**Assigned task:** Return the run of lines below that opens with the line containing "Exact numbers are impossible to know, but if" and closes with the line containing "5G/LTE adhesive antenna 5G/4G/3G/3G, 2m", keeping each one exact.

(Extracted page text data)
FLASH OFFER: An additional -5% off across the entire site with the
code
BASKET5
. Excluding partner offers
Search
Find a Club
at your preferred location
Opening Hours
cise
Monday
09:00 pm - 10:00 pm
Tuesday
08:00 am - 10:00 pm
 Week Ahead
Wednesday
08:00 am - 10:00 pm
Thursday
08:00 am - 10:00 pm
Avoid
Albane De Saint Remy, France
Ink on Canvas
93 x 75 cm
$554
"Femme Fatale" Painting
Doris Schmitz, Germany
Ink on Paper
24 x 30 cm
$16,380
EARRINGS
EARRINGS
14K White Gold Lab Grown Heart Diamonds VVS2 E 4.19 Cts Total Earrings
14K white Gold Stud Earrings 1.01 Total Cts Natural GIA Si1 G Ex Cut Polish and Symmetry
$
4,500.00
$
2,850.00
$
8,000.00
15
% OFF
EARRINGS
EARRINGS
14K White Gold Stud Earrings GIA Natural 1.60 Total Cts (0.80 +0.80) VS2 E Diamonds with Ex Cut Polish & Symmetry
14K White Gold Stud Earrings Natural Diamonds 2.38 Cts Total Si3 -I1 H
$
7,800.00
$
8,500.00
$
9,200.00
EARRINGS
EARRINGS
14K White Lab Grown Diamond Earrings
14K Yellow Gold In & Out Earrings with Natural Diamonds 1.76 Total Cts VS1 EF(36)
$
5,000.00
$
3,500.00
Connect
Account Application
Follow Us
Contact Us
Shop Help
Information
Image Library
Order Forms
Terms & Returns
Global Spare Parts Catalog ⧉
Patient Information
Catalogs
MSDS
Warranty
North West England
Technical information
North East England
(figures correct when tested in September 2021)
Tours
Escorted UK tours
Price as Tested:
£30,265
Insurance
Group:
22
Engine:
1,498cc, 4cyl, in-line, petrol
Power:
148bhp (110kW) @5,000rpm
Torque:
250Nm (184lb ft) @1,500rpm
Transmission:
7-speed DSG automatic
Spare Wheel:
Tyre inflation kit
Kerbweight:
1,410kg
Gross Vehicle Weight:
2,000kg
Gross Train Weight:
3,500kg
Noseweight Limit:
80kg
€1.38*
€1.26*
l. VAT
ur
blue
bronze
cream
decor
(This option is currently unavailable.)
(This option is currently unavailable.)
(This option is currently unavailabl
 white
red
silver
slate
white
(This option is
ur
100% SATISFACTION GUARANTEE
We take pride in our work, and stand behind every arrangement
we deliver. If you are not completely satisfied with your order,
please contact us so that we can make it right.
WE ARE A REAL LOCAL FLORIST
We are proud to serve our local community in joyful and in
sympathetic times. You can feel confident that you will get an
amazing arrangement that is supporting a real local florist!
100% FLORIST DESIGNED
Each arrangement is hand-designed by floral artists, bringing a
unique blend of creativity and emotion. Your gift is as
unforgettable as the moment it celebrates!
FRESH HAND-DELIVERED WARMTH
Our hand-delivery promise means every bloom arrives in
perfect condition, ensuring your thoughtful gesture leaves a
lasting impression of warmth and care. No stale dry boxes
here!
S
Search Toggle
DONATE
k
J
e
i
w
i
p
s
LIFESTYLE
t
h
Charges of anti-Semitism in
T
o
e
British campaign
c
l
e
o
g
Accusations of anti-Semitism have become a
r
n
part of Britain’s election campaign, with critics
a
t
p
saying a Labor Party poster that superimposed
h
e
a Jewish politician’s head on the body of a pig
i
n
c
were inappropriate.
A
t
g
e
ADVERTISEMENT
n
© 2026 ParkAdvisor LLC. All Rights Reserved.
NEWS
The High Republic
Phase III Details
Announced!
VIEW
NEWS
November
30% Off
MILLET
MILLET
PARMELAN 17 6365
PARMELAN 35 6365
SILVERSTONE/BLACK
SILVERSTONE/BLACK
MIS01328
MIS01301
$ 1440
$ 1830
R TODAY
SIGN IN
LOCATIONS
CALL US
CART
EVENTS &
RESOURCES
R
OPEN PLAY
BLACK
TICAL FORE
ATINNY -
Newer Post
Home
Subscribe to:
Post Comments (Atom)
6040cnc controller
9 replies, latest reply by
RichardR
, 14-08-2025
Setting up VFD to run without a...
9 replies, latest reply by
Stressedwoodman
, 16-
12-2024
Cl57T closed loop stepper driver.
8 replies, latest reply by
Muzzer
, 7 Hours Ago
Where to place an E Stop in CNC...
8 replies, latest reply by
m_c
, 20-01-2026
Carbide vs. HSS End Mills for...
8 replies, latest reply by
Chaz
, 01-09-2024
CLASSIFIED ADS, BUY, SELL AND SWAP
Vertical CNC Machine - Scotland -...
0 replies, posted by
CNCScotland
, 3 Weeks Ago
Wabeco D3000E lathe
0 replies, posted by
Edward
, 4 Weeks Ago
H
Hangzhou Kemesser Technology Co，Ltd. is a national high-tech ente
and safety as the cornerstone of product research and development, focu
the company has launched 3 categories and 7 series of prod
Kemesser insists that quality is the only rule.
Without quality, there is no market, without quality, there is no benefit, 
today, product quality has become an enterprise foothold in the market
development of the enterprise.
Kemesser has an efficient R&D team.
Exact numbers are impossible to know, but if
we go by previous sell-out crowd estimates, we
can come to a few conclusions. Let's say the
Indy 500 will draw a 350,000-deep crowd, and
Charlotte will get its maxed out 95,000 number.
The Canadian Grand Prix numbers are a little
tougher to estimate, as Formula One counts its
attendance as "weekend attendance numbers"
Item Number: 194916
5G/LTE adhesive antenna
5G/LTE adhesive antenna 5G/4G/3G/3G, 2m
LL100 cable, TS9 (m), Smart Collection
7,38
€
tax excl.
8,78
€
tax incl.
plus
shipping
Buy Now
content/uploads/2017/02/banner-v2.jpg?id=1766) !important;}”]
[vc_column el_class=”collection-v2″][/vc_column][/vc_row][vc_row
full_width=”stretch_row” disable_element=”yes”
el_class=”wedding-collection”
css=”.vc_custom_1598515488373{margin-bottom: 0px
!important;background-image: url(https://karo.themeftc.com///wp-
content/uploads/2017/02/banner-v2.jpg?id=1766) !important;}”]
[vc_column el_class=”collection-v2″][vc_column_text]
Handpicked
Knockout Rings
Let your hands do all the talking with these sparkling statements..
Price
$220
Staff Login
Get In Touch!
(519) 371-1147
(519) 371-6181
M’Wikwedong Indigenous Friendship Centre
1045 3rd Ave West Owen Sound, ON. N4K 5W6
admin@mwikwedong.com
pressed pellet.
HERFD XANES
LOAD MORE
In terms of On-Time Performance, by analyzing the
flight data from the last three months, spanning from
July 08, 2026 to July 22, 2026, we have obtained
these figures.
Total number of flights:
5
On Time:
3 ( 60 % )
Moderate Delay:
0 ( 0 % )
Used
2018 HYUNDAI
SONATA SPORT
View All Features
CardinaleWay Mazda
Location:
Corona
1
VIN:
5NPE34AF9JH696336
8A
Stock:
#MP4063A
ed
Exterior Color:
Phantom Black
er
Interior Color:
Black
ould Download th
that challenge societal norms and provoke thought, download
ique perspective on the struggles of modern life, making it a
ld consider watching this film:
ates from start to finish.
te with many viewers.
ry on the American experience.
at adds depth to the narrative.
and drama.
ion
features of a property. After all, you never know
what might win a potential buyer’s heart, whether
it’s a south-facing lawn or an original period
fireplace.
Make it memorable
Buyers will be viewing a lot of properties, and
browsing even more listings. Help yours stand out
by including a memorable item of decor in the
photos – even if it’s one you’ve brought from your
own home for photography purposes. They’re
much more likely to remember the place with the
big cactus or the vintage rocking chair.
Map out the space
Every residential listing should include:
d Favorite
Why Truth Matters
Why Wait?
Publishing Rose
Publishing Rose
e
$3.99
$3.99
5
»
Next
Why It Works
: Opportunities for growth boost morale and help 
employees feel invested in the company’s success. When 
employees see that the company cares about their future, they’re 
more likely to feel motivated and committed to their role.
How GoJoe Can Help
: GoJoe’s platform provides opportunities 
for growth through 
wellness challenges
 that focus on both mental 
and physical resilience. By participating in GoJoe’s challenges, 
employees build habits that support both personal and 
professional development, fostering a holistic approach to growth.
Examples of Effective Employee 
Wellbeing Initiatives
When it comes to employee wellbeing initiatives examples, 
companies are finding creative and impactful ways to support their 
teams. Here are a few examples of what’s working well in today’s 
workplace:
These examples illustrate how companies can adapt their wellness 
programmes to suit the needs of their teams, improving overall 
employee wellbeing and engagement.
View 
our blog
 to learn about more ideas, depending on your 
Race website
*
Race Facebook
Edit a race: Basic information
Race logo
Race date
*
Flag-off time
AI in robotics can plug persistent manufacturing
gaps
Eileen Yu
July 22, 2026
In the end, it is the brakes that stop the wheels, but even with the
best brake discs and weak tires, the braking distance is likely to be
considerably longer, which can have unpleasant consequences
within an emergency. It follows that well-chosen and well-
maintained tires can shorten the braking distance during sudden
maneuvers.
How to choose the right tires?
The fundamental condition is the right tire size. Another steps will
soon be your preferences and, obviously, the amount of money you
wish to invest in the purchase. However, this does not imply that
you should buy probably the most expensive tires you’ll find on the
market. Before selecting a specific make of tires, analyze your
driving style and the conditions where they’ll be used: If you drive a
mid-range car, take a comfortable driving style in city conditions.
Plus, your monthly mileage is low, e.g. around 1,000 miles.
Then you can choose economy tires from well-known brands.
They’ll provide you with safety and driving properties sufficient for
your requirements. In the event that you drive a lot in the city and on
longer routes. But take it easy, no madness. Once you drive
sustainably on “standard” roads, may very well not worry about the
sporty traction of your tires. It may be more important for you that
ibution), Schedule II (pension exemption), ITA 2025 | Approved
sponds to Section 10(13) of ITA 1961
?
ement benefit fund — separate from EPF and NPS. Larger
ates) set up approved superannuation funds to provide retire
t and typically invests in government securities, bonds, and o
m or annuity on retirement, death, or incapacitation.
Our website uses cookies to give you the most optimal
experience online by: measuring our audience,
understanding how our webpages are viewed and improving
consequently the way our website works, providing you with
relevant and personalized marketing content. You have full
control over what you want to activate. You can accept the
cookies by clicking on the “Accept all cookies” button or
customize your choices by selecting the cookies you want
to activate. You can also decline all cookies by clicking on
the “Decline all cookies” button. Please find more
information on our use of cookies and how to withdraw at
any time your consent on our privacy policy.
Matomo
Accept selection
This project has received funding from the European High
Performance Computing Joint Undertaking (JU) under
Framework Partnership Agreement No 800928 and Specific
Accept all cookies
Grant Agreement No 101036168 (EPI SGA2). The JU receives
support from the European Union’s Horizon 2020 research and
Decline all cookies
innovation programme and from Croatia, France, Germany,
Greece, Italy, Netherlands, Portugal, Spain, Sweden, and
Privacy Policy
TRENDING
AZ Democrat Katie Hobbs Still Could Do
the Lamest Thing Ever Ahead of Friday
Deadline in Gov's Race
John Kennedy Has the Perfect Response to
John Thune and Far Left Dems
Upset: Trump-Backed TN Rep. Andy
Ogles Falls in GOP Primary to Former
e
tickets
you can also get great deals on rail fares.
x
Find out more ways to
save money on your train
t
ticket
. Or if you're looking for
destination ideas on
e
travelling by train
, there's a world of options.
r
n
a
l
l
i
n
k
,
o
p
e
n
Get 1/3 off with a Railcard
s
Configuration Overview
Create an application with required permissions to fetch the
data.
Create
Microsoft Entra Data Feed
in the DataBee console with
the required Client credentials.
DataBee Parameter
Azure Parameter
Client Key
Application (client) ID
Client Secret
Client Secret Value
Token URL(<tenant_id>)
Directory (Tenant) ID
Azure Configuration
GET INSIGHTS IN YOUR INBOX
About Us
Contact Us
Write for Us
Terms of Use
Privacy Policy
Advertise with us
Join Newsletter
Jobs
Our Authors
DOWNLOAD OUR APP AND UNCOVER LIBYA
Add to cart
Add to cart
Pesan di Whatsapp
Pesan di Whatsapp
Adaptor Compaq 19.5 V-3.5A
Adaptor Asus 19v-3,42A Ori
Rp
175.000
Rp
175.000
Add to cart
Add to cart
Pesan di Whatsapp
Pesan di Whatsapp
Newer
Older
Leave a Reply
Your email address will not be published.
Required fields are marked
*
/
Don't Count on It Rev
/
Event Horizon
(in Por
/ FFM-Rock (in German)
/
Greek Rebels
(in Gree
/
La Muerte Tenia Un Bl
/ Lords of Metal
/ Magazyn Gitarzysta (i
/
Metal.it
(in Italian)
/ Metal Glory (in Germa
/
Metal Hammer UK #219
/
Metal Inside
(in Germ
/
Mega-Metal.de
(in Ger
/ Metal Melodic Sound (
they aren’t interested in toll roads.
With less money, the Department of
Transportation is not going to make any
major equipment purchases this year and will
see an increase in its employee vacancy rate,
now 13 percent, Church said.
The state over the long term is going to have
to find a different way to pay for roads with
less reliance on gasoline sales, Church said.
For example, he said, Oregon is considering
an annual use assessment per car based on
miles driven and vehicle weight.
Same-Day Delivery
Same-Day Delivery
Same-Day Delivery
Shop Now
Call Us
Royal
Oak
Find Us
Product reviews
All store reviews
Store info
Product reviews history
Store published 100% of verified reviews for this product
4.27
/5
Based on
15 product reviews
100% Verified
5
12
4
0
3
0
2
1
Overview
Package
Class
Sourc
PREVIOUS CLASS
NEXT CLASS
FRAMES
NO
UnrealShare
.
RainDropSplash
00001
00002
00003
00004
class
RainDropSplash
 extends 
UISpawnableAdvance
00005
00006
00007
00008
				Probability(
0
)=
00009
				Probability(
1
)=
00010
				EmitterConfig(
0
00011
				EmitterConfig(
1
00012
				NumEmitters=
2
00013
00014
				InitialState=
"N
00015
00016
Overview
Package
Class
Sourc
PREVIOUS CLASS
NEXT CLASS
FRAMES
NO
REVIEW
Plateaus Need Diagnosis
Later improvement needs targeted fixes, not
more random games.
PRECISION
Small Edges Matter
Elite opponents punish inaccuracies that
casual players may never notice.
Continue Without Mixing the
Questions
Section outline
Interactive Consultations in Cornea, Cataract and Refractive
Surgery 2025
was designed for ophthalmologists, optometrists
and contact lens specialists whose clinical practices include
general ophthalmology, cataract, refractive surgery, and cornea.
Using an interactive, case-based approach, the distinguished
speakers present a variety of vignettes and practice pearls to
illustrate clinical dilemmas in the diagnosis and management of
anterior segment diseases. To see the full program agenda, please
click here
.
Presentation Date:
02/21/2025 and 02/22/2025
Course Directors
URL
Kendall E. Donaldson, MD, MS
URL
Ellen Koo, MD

**Your response:**
Exact numbers are impossible to know, but if
we go by previous sell-out crowd estimates, we
can come to a few conclusions. Let's say the
Indy 500 will draw a 350,000-deep crowd, and
Charlotte will get its maxed out 95,000 number.
The Canadian Grand Prix numbers are a little
tougher to estimate, as Formula One counts its
attendance as "weekend attendance numbers"
Item Number: 194916
5G/LTE adhesive antenna
5G/LTE adhesive antenna 5G/4G/3G/3G, 2m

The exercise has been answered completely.